HONOLULU, Hawaii (HawaiiNewsNow) - American Samoa has been COVID-free since sealing its borders in March. But that action has left more than 200 American Samoans stranded in Hawaii.
Brigitte Moala and her 85-year-old father, Noaese Taeatafa, have been away from home since December when he had heart surgery in California.
They’ve been staying with family on Oahu since June.
“Mentally I feel like losing it every day not being able to be home for my kids," Moala said. “My husband, he’s trying his best to take care of the kids and take care of everything back home.”
“I’m very very depressed," added Taeatafa. “Iʻm not happy because I want to go back home.”
Moala says her father’s health has been declining since the travel ban.
And her children are struggling during her absence.
She has two boys. Her youngest, who’s 11, is taking it the hardest.
“He’s heartbroken. He doesn’t understand. He’s mad. He’s angry,” said Moala.
The AP reports American Samoa’s governor is reviewing a petition demanding repatriation.
During Hawaii’s recent COVID-19 spike, he asked Hawaiian Airlines ― the only carrier between Pago Pago and Honolulu ― to suspend flights through November.
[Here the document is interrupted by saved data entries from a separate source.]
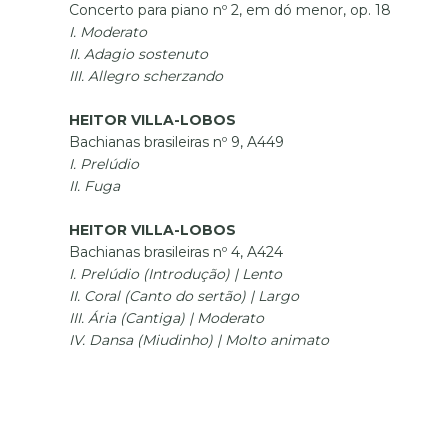
Concerto para piano nº 2, em dó menor, op. 18
I. Moderato
II. Adagio sostenuto
III. Allegro scherzando
HEITOR VILLA-LOBOS
Bachianas brasileiras nº 9, A449
I. Prelúdio
II. Fuga
HEITOR VILLA-LOBOS
Bachianas brasileiras nº 4, A424
I. Prelúdio (Introdução) | Lento
II. Coral (Canto do sertão) | Largo
III. Ária (Cantiga) | Moderato
IV. Dansa (Miudinho) | Molto animato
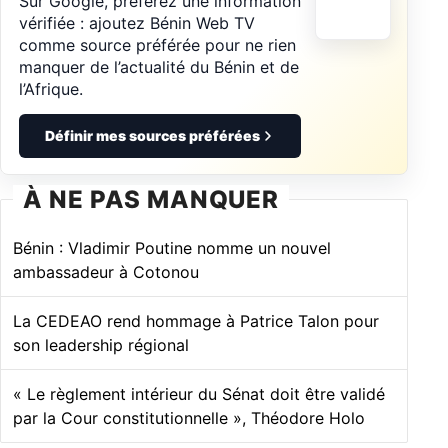
Sur Google, préférez une information
vérifiée : ajoutez Bénin Web TV
comme source préférée pour ne rien
manquer de l’actualité du Bénin et de
l’Afrique.
Définir mes sources préférées
À NE PAS MANQUER
Bénin : Vladimir Poutine nomme un nouvel
ambassadeur à Cotonou
La CEDEAO rend hommage à Patrice Talon pour
son leadership régional
« Le règlement intérieur du Sénat doit être validé
par la Cour constitutionnelle », Théodore Holo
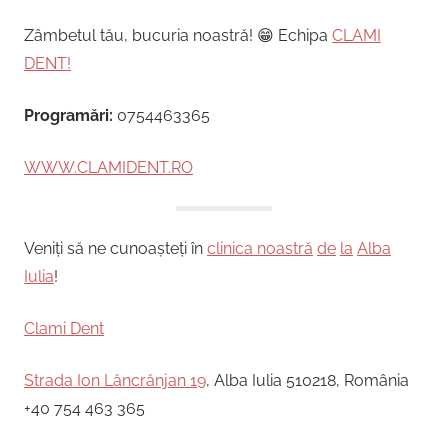
Zâmbetul tău, bucuria noastră! 😁 Echipa
CLAMI
DENT!
Programări:
0754463365
WWW.CLAMIDENT.RO
Veniți să ne cunoașteți în
clinica noastră
de
la
Alba
Iulia
!
Clami Dent
Strada Ion Lăncrănjan 19
, Alba Iulia 510218, România
+40 754 463 365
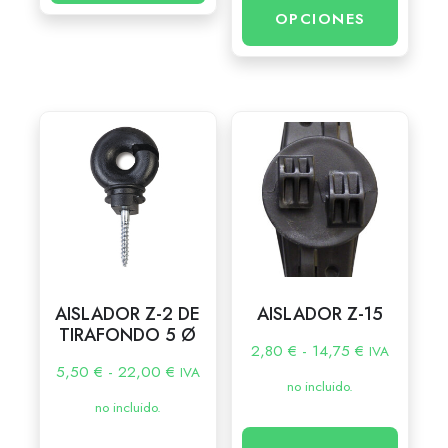
OPCIONES
AISLADOR Z-2 DE
AISLADOR Z-15
TIRAFONDO 5 Ø
2,80
€
-
14,75
€
IVA
5,50
€
-
22,00
€
IVA
no incluido.
no incluido.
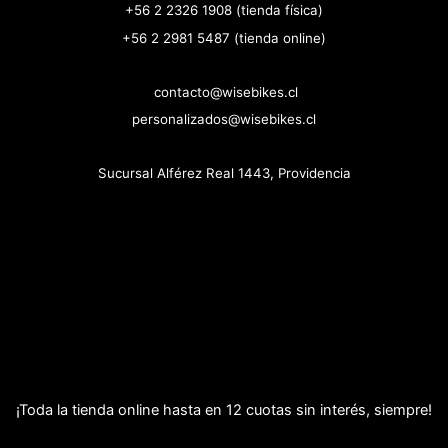
+56 2 2326 1908 (tienda física)
+56 2 2981 5487 (tienda online)
contacto@wisebikes.cl
personalizados@wisebikes.cl
Sucursal Alférez Real 1443, Providencia
¡Toda la tienda online hasta en 12 cuotas sin interés, siempre!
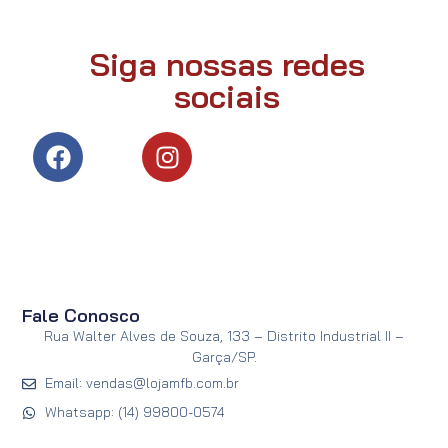
Siga nossas redes
sociais
Fale Conosco
Rua Walter Alves de Souza, 133 – Distrito Industrial II –
Garça/SP.
Email: vendas@lojamfb.com.br
Whatsapp: (14) 99800-0574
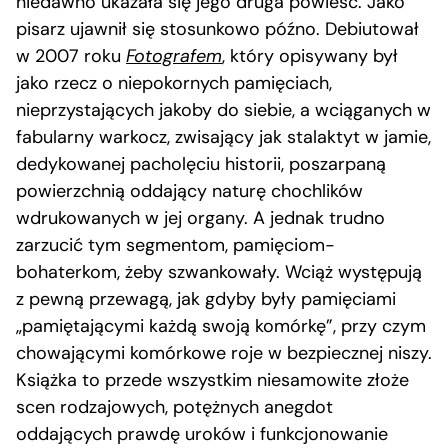
niedawno ukazała się jego druga powieść. Jako
pisarz ujawnił się stosunkowo późno. Debiutował
w 2007 roku
Fotografem
, który opisywany był
jako rzecz o niepokornych pamięciach,
nieprzystających jakoby do siebie, a wciąganych w
fabularny warkocz, zwisający jak stalaktyt w jamie,
dedykowanej pacholęciu historii, poszarpaną
powierzchnią oddający naturę chochlików
wdrukowanych w jej organy. A jednak trudno
zarzucić tym segmentom, pamięciom-
bohaterkom, żeby szwankowały. Wciąż występują
z pewną przewagą, jak gdyby były pamięciami
„pamiętającymi każdą swoją komórkę”, przy czym
chowającymi komórkowe roje w bezpiecznej niszy.
Książka to przede wszystkim niesamowite złoże
scen rodzajowych, potężnych anegdot
oddających prawdę uroków i funkcjonowanie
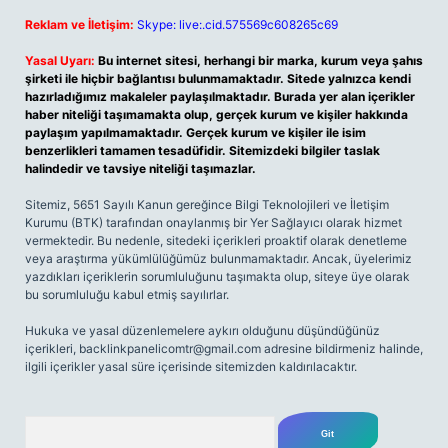
Reklam ve İletişim:
Skype: live:.cid.575569c608265c69
Yasal Uyarı:
Bu internet sitesi, herhangi bir marka, kurum veya şahıs
şirketi ile hiçbir bağlantısı bulunmamaktadır. Sitede yalnızca kendi
hazırladığımız makaleler paylaşılmaktadır. Burada yer alan içerikler
haber niteliği taşımamakta olup, gerçek kurum ve kişiler hakkında
paylaşım yapılmamaktadır. Gerçek kurum ve kişiler ile isim
benzerlikleri tamamen tesadüfidir. Sitemizdeki bilgiler taslak
halindedir ve tavsiye niteliği taşımazlar.
Sitemiz, 5651 Sayılı Kanun gereğince Bilgi Teknolojileri ve İletişim
Kurumu (BTK) tarafından onaylanmış bir Yer Sağlayıcı olarak hizmet
vermektedir. Bu nedenle, sitedeki içerikleri proaktif olarak denetleme
veya araştırma yükümlülüğümüz bulunmamaktadır. Ancak, üyelerimiz
yazdıkları içeriklerin sorumluluğunu taşımakta olup, siteye üye olarak
bu sorumluluğu kabul etmiş sayılırlar.
Hukuka ve yasal düzenlemelere aykırı olduğunu düşündüğünüz
içerikleri,
backlinkpanelicomtr@gmail.com
adresine bildirmeniz halinde,
ilgili içerikler yasal süre içerisinde sitemizden kaldırılacaktır.
Arama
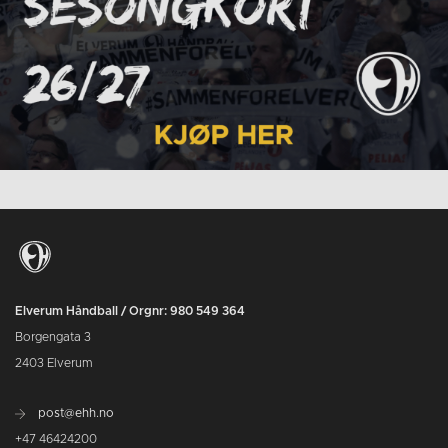
Elverum Håndball / Orgnr: 980 549 364
Borgengata 3
2403 Elverum
post@ehh.no
+47 46424200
“The interests of the 60,000 residents on-island and protecting their lives outweighs the interest of the 600 or more residents stranded in the United States,” said Iulogologo Joseph Pereira, executive Assistant to American Samoa Governor Lolo Matalasi Moliga.
“As the governor has continuously pointed out, more healthcare facilities are available in Hawaii and mainland states that they can access if they contract the virus,” he added.
Moala, though, thinks the strong ban doesn’t make sense.
“We can’t understand why they they won’t repatriate us,” she said.
The good news: There is some movement in their efforts. On Monday, more than 260 people who were stranded in American Samoa left on a Hawaiian Airlines flight for Honolulu chartered by Medicaid.
Epifania Rapozo and her two children, of Washington state, were on that flight and spoke to Hawaii News Now minutes before leaving Pago Pago.
“We are so excited. We cannot wait to get home,” said Rapozo.